Cat summer care is something to take seriously. Yes, cats get sunburn too - and even skin cancer! On this page I will tell you my experience of my own poor little cat getting sunburn so bad that she had to have an ear removed!
And I will give you some good cat care tips on how to prevent this from happening to your own kitty, and why taking out some cat insurance can be a good idea too.
Just as we humans are advised to protect ourselves from too much sun to help reduce our risk of developing skin cancer, so it can apply to your beloved pet too!
This is especially the case with white cats and those with white ears (just as fair skinned people are more at risk as well).
The fur on the ears tends to be much thinner than on the rest of a cats body and this, combined with a pale colouring means there is very little protection from the sun. And the fact that so many cats just love to sun bathe all day long means the risk of cat skin cancer is even greater.

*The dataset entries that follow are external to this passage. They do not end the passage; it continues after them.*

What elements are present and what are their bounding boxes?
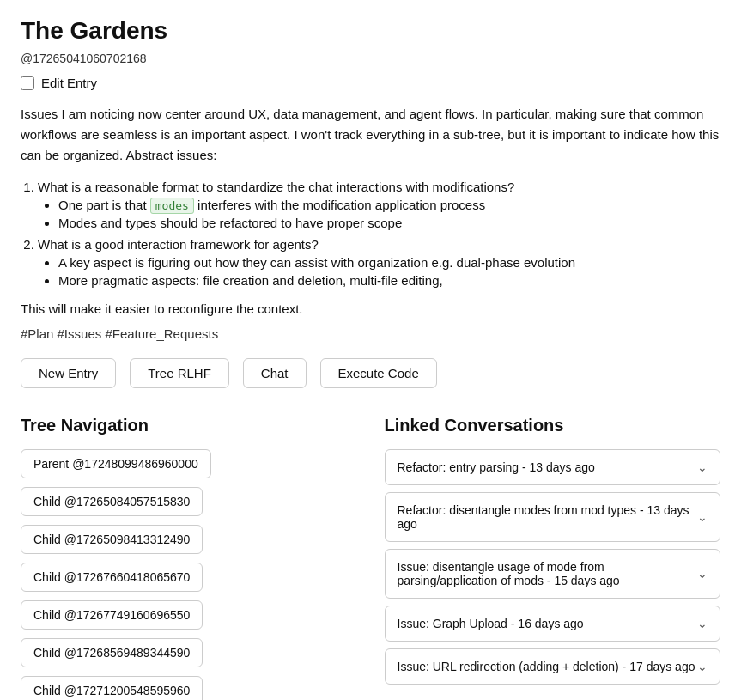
edit-entry-label: Edit Entry — [41, 76, 97, 90]
conversation-item-1[interactable]: Refactor: disentangle modes from mod typ… — [385, 492, 721, 542]
chevron-down-icon: ⌄ — [697, 660, 708, 673]
two-col-layout: Tree Navigation Parent @1724809948696000… — [21, 416, 720, 700]
tree-nav-list: Parent @17248099486960000 Child @1726508… — [21, 449, 357, 700]
sub-item-text: Modes and types should be refactored to … — [58, 216, 402, 230]
tree-navigation-section: Tree Navigation Parent @1724809948696000… — [21, 416, 357, 700]
list-item: What is a good interaction framework for… — [38, 237, 720, 288]
linked-conversations-title: Linked Conversations — [385, 416, 721, 435]
chevron-down-icon: ⌄ — [697, 460, 708, 474]
conversation-item-0[interactable]: Refactor: entry parsing - 13 days ago ⌄ — [385, 449, 721, 485]
sub-list-item: One part is that modes interferes with t… — [58, 198, 720, 212]
tree-nav-item-child-4[interactable]: Child @17268569489344590 — [21, 638, 203, 667]
edit-entry-checkbox[interactable] — [21, 76, 34, 90]
conversations-list: Refactor: entry parsing - 13 days ago ⌄ … — [385, 449, 721, 685]
tree-nav-item-child-5[interactable]: Child @17271200548595960 — [21, 676, 203, 700]
footer-text: This will make it easier to reconfigure … — [21, 301, 720, 316]
description-text: Issues I am noticing now center around U… — [21, 104, 720, 166]
sub-item-text: More pragmatic aspects: file creation an… — [58, 273, 443, 288]
sub-item-text-before: One part is that — [58, 198, 150, 212]
action-buttons: New Entry Tree RLHF Chat Execute Code — [21, 358, 720, 388]
tags: #Plan #Issues #Feature_Requests — [21, 326, 720, 341]
chat-button[interactable]: Chat — [243, 358, 307, 388]
tree-navigation-title: Tree Navigation — [21, 416, 357, 435]
conversation-label: Issue: Graph Upload - 16 days ago — [398, 617, 584, 630]
sub-list-item: Modes and types should be refactored to … — [58, 216, 720, 230]
sub-list-item: A key aspect is figuring out how they ca… — [58, 255, 720, 270]
content-list: What is a reasonable format to standardi… — [38, 180, 720, 288]
chevron-down-icon: ⌄ — [697, 510, 708, 524]
tree-nav-item-child-0[interactable]: Child @17265084057515830 — [21, 487, 203, 516]
conversation-item-2[interactable]: Issue: disentangle usage of mode from pa… — [385, 549, 721, 599]
tree-nav-item-parent[interactable]: Parent @17248099486960000 — [21, 449, 211, 478]
sub-list-item: More pragmatic aspects: file creation an… — [58, 273, 720, 288]
list-item-text: What is a good interaction framework for… — [38, 237, 319, 252]
page-subtitle: @17265041060702168 — [21, 52, 720, 65]
conversation-label: Issue: URL redirection (adding + deletio… — [398, 660, 695, 673]
chevron-down-icon: ⌄ — [697, 567, 708, 581]
sub-list: One part is that modes interferes with t… — [58, 198, 720, 230]
page-title: The Gardens — [21, 17, 720, 45]
sub-item-text-after: interferes with the modification applica… — [194, 198, 485, 212]
tree-nav-item-child-1[interactable]: Child @17265098413312490 — [21, 525, 203, 554]
list-item-text: What is a reasonable format to standardi… — [38, 180, 514, 194]
linked-conversations-section: Linked Conversations Refactor: entry par… — [385, 416, 721, 700]
conversation-label: Refactor: disentangle modes from mod typ… — [398, 503, 698, 531]
tree-nav-item-child-2[interactable]: Child @17267660418065670 — [21, 563, 203, 592]
chevron-down-icon: ⌄ — [697, 617, 708, 630]
modes-badge: modes — [150, 198, 194, 214]
tree-rlhf-button[interactable]: Tree RLHF — [130, 358, 229, 388]
conversation-item-4[interactable]: Issue: URL redirection (adding + deletio… — [385, 648, 721, 685]
sub-list: A key aspect is figuring out how they ca… — [58, 255, 720, 288]
conversation-label: Issue: disentangle usage of mode from pa… — [398, 560, 698, 587]
tree-nav-item-child-3[interactable]: Child @17267749160696550 — [21, 600, 203, 630]
conversation-item-3[interactable]: Issue: Graph Upload - 16 days ago ⌄ — [385, 606, 721, 642]
execute-code-button[interactable]: Execute Code — [320, 358, 437, 388]
conversation-label: Refactor: entry parsing - 13 days ago — [398, 460, 595, 474]
edit-entry-row: Edit Entry — [21, 76, 720, 90]
list-item: What is a reasonable format to standardi… — [38, 180, 720, 230]
new-entry-button[interactable]: New Entry — [21, 358, 116, 388]
sub-item-text: A key aspect is figuring out how they ca… — [58, 255, 575, 270]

Our dear little cat Mo was a complete sun worshiper and one summer she got sunburn on both her ears. We were about to find out just how important it is to provide good cat summer care!
It didn't look too bad until it went a bit scabby and very slowly a lump started to develop on her left ear.
We took her to the vet who took a biopsy. This proved that the lump was not malignant (cancerous) but we were told to bring her back if it got any worse because it could still develop into cat skin cancer.
Well, it did keep growing and when Mo had a scratch, she would catch the lump with her claws and make it bleed.
So the decision was made to remove the lump and unfortunately most of her ear with it.
Luckily we had taken out good cat insurance, otherwise I hate to think of the problems we may have had trying to find the money to pay for all her tests and operations!
So what could we do to prevent this from happening to her other ear?
Well, as part of our cat care routine, every spring and summer and on any other nice hot sunny day, we would make sure that we put a high factor sun block cream on her remaining good ear. We rubbed it in well so that when she washed herself she didn't ingest very much, and it did seem to prevent any further problems.
If only we had realised we needed to do this from the beginning!
Our vet informed us that in Australia and similar hot countries it can be common to remove cats ears as a preventative measure, as cat skin cancer is so common over there!
Other methods of protection we have heard about are tattooing dark pigment on to the ear, or regularly using a permanent black marker pen to colour the ears black.
But we found that sun block cream worked just fine and Little Mo got so used to having it put on that she didn't even try to wash it off.
I don't know how successful the other methods are, and if anyone has any other tips on good cat summer care, then I would love to hear them.
It is obviously an important part of good cat summer care to always ensure your kitty has access to a shady spot in the garden, and a fresh supply of clean water to drink.
It can also be a good idea to keep your cat indoors during the hottest midday hours on particularly sunny days, as this is when the risk of sunburn is at its highest. They can still go out and enjoy the sun later in the day when things have cooled off a bit.
Luckily, little Mo remained a perfectly happy cat despite losing her ear (and she still worshiped the sun!) but we would hate for other cats to have to go through the same thing!
By following these simple tips on good cat summer care, we hope you too can help protect your own cat from getting sunburn and risking developing cat skin cancer. And don't forget to look into getting some affordable cat insurance, because like us, you never know what might be round the corner when it comes to looking after your feline friend!